DECLARE @People table (PersonID int, Name varchar(10))
DECLARE @Network table (PersonID int, NetworkedPersonID int)
INSERT INTO @People VALUES (1,'AAA')
INSERT INTO @People VALUES (2,'BBB')
INSERT INTO @People VALUES (3,'CCC')
INSERT INTO @People VALUES (4,'DDD')
INSERT INTO @People VALUES (5,'EEE')
INSERT INTO @People VALUES (6,'FFF')
INSERT INTO @People VALUES (7,'GGG')
INSERT INTO @People VALUES (8,'HHH')
INSERT INTO @Network VALUES (1,2)
INSERT INTO @Network VALUES (1,3)
INSERT INTO @Network VALUES (2,5)
INSERT INTO @Network VALUES (2,7)
INSERT INTO @Network VALUES (4,8)
INSERT INTO @Network VALUES (7,8)
INSERT INTO @Network VALUES (7,3)
INSERT INTO @Network VALUES (8,9)
DECLARE @TargetPersonID  int
SET @TargetPersonID=1

;WITH NetworkLevels AS
(   SELECT
        NetworkedPersonID,1 AS NetworkLevel
        FROM @Network
        WHERE PersonID=@TargetPersonID
    UNION ALL
    SELECT
        n.NetworkedPersonID, l.NetworkLevel+1
        FROM @Network                n
            INNER JOIN NetworkLevels l ON n.PersonID=l.NetworkedPersonID
    WHERE l.NetworkLevel<=2
)
SELECT * FROM NetworkLevels

OUTPUT:

NetworkedPersonID NetworkLevel
----------------- ------------
2                 1
3                 1
5                 2
7                 2
8                 3
3                 3

(6 row(s) affected)
KM
This solution will almost certainly be I/O bound at real-world scale (e.g. 50M members, 100 connections per user, 50+ queries/second).
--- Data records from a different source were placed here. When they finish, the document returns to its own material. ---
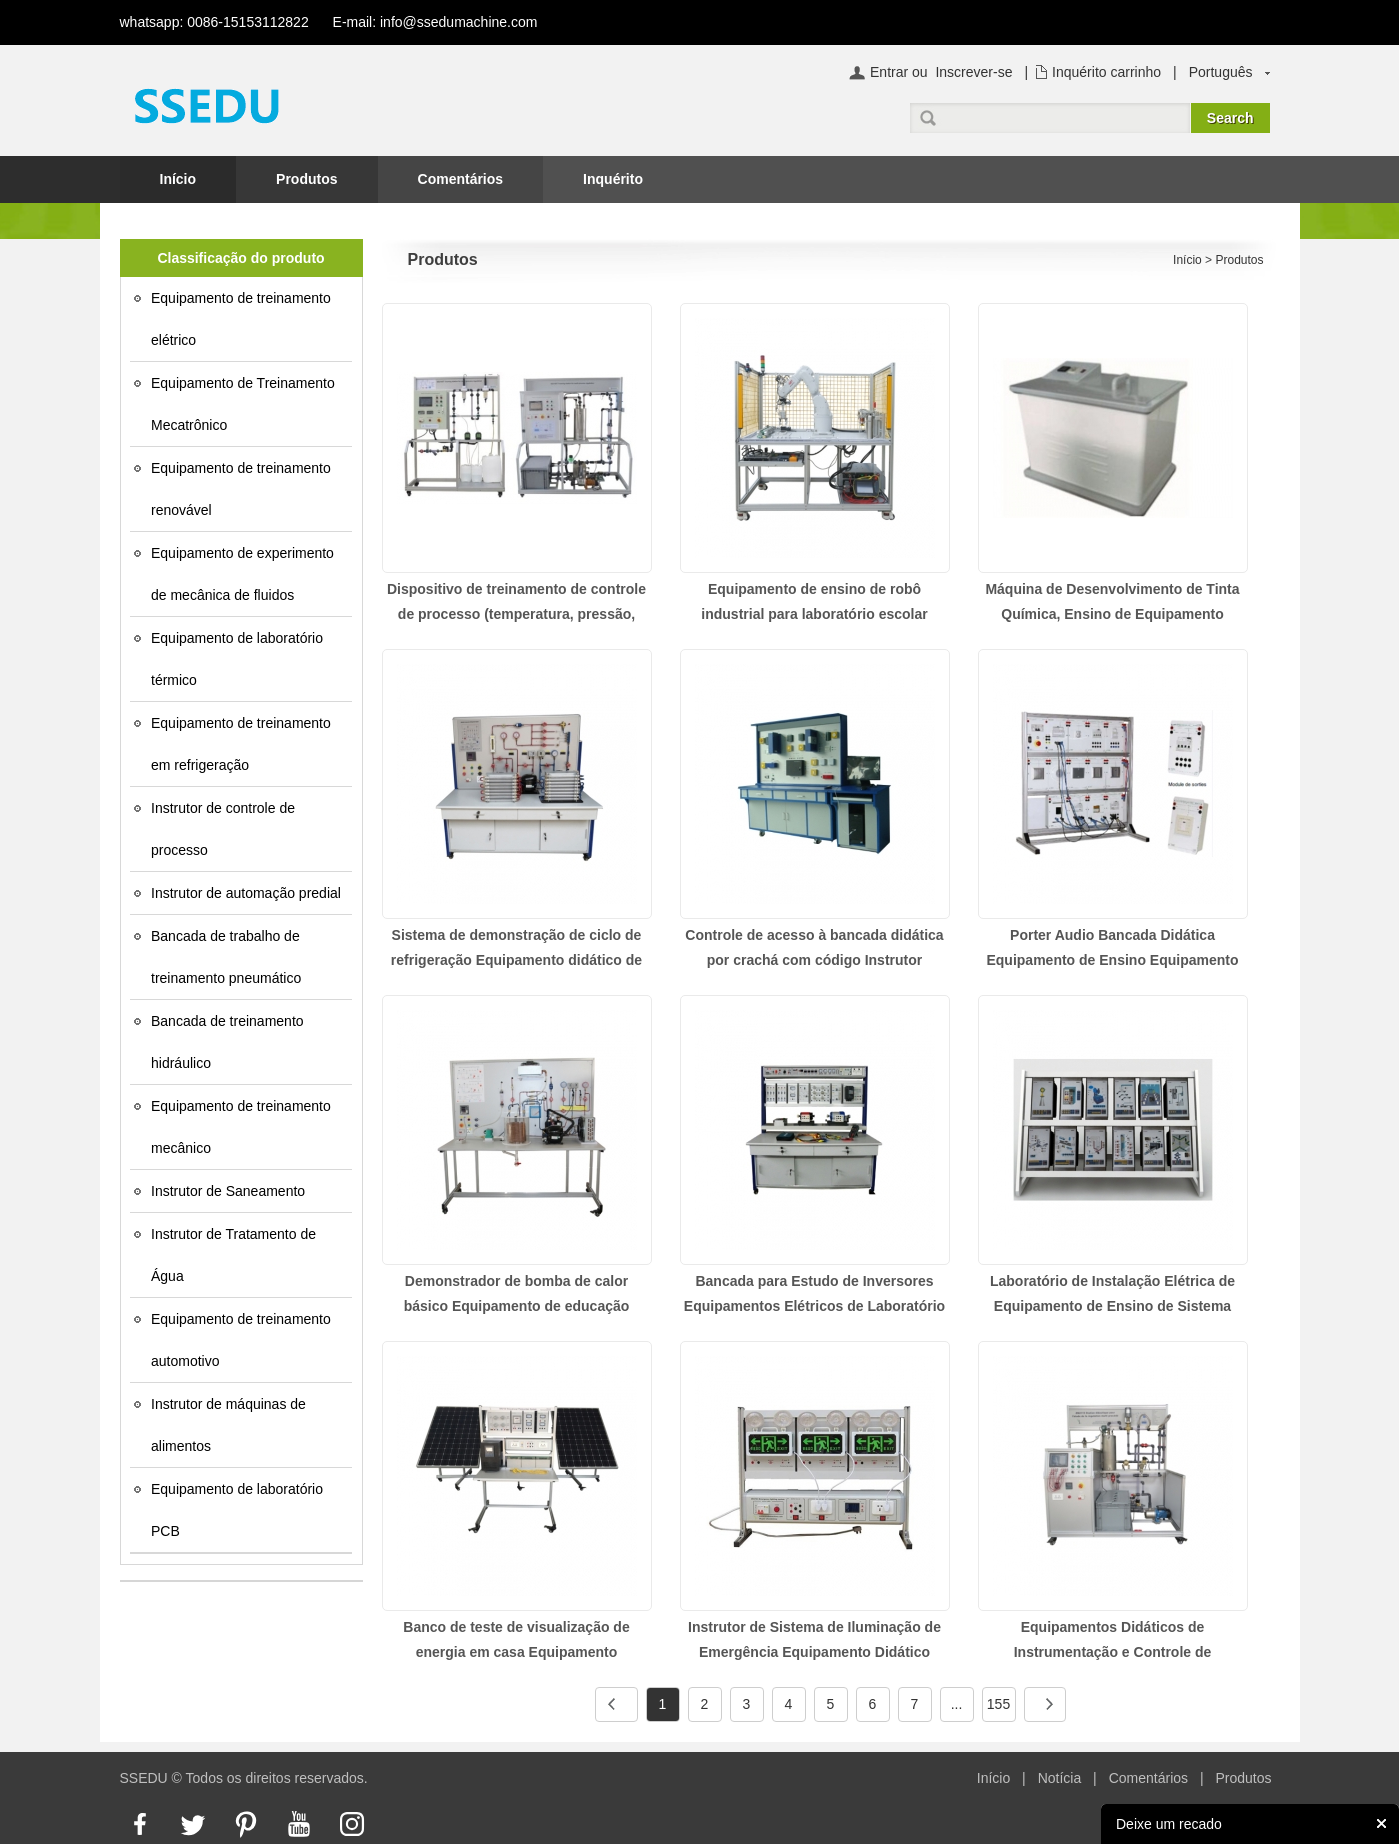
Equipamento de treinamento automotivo (241, 1340)
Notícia (1060, 1778)
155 (998, 1704)
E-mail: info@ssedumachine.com (435, 22)
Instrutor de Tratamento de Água (233, 1255)
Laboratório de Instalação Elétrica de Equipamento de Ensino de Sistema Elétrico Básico (1112, 1306)
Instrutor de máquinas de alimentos (228, 1425)
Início (178, 179)
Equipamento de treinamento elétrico (241, 319)
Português (1221, 72)
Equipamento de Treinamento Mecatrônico (243, 404)
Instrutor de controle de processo (223, 829)
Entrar (889, 72)
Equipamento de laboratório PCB (237, 1510)
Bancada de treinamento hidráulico (227, 1042)
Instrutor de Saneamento (228, 1191)
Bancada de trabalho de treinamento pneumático (226, 957)
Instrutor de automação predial (246, 893)
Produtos (306, 179)
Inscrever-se (973, 72)
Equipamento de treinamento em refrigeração (241, 744)
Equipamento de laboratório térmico (237, 659)
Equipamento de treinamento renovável (241, 489)
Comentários (461, 179)
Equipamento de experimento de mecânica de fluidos (242, 574)
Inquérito (613, 179)
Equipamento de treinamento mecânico (241, 1127)
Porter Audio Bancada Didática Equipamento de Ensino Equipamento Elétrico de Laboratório (1112, 960)
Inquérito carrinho (1106, 72)
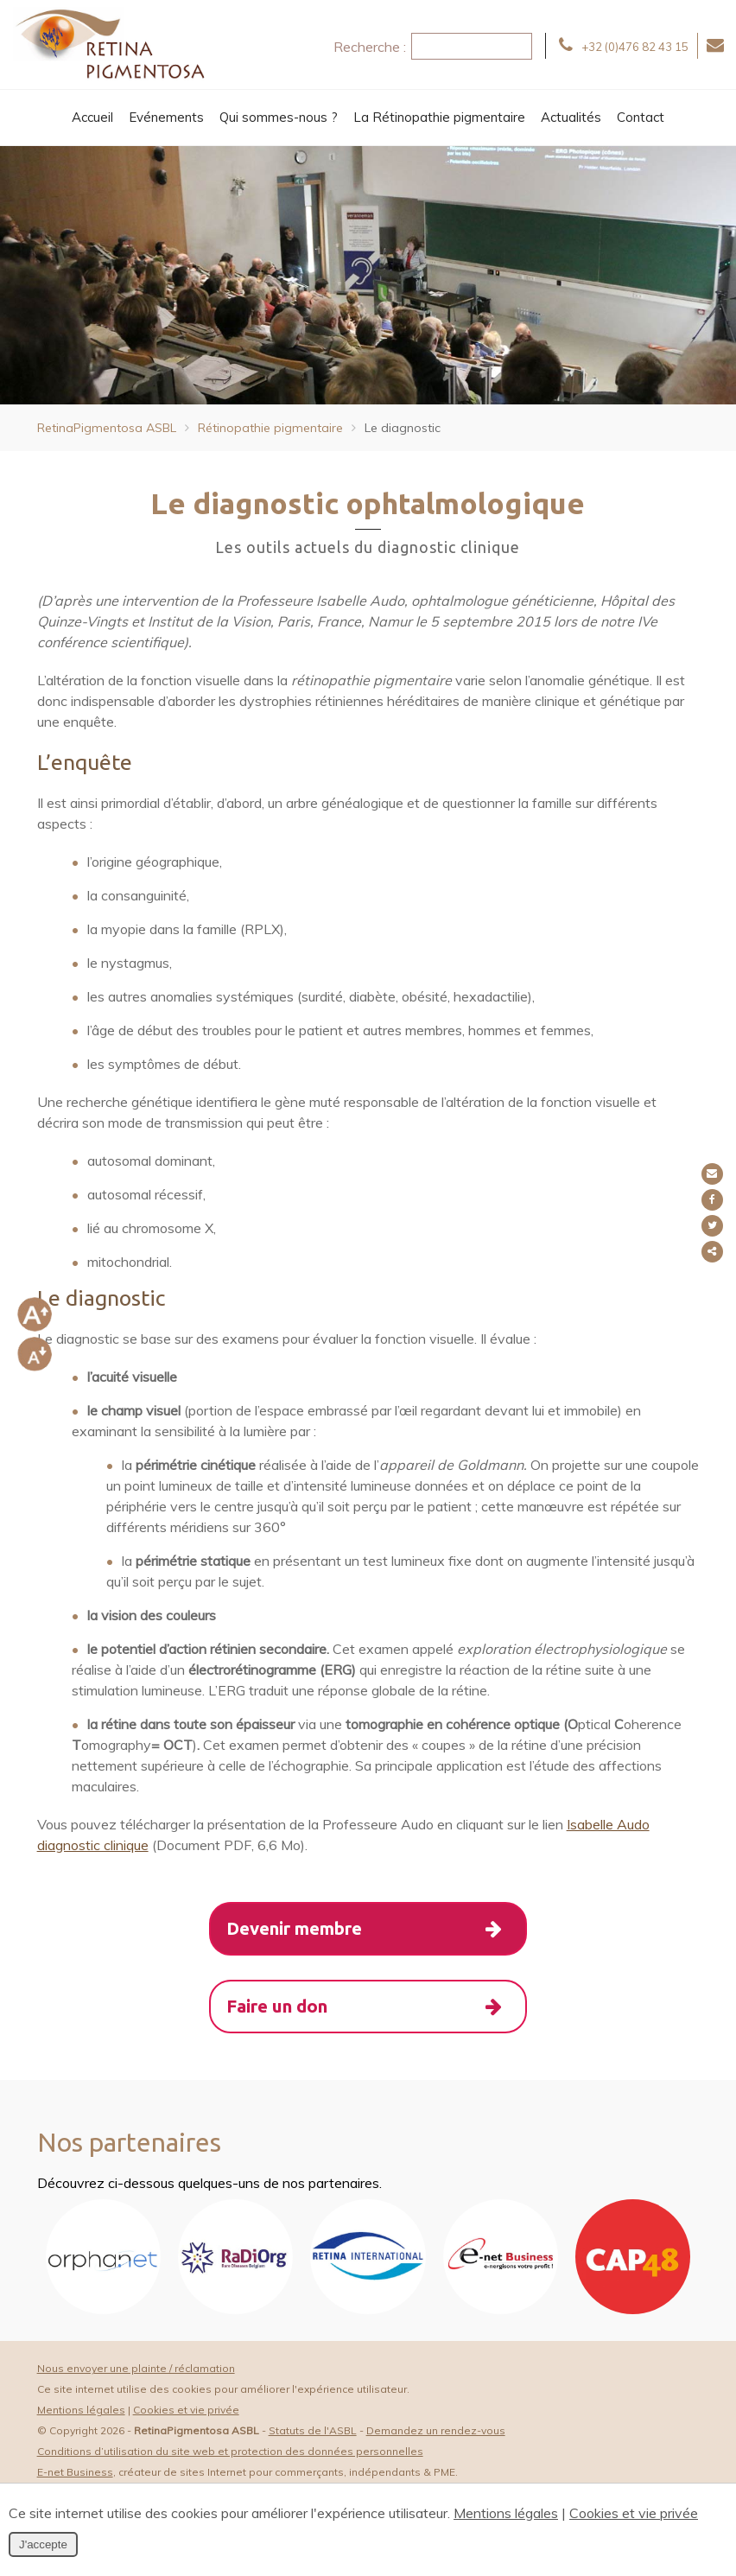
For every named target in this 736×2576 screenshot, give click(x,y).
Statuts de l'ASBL (313, 2434)
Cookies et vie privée (186, 2413)
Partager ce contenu (716, 1252)
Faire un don (376, 2009)
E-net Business (75, 2476)
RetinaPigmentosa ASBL (106, 428)
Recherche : (369, 46)
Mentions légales (81, 2413)
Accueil (92, 117)
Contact (640, 117)
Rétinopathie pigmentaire (270, 428)
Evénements (166, 117)
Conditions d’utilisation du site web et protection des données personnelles (230, 2455)
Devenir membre (376, 1930)
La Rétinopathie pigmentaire (439, 117)
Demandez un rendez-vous (435, 2434)
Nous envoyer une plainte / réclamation (136, 2372)
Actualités (571, 117)
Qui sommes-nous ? (278, 117)
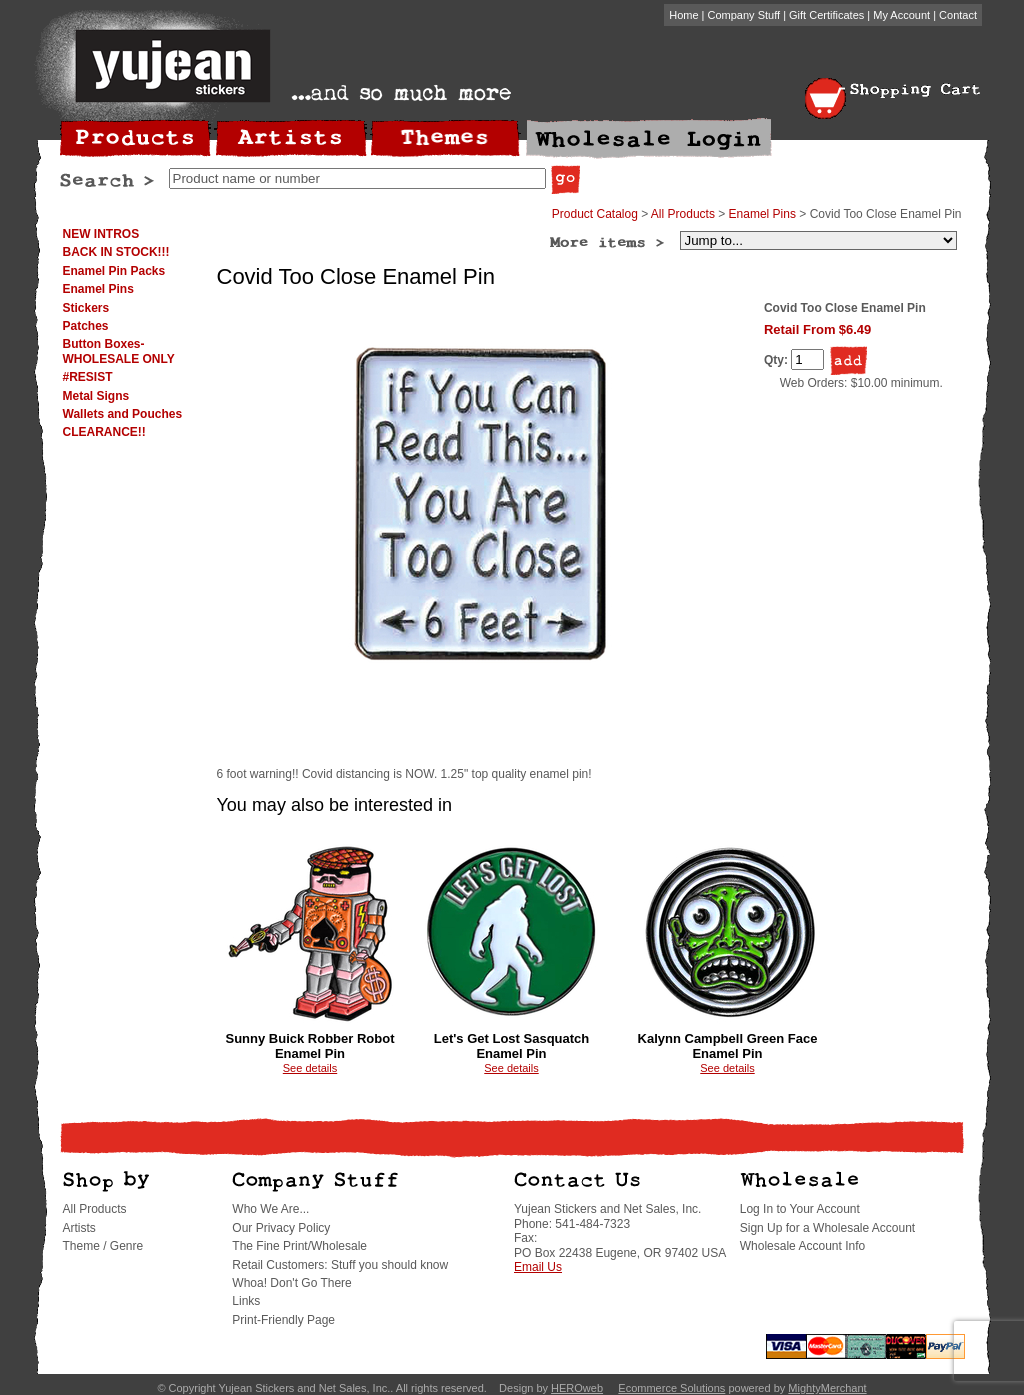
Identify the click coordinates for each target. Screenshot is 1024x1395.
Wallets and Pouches (123, 414)
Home (683, 15)
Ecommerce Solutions (671, 1388)
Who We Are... (270, 1209)
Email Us (538, 1267)
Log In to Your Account (800, 1209)
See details (310, 1068)
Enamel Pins (98, 289)
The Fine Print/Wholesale (299, 1246)
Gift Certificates (826, 15)
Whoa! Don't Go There (291, 1283)
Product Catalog (595, 214)
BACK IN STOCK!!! (116, 252)
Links (246, 1301)
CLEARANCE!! (104, 432)
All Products (683, 214)
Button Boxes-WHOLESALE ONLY (119, 351)
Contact (958, 15)
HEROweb (577, 1388)
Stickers (86, 308)
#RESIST (88, 377)
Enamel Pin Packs (114, 271)
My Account (901, 15)
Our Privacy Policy (281, 1228)
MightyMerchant (827, 1388)
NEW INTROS (101, 234)
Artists (79, 1228)
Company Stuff (744, 15)
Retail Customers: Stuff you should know (340, 1265)
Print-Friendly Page (283, 1320)
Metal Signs (96, 396)
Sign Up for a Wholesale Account (827, 1228)
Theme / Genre (103, 1246)
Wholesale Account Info (802, 1246)
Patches (86, 326)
If you only go 2 levels deep, that's 10K I/Os per second, if you go 3 levels deep that's 1M I/O's per second. Relational databases (and especially those backed by non-SSD disk-based storage) aren't well suited to handle I/O rates that high. A custom solution which cached the connections in RAM could probably get 100x the throughput and use half the RAM, which (at the scale of a service like linkedin) would probably save $1M+ in hardware.
Justin Grant
@Justin Grant, gee you don't think my 15 line query would replace the custom solution developed (with considerable effort over several years, and with some serious cash no doubt) by linkedin! I don't either, it was just a boring day ;-) I thought this post might help someone if they were doing a much lower volume application of the 3 level relationship. perhaps in a week, six month, or a year, someone will google this page and this simple code might help them. Not every web app has a completely custom data storage system, the available resources, or the high volume of linkedin.
KM
agreed. my fault for not being clear enough that the essence of the question was not solving the problem (which your solution certainly does!) but solving the problem while dealing with the perf/scale/cost tradeoffs that accompany very large (10M-100M+) social networks.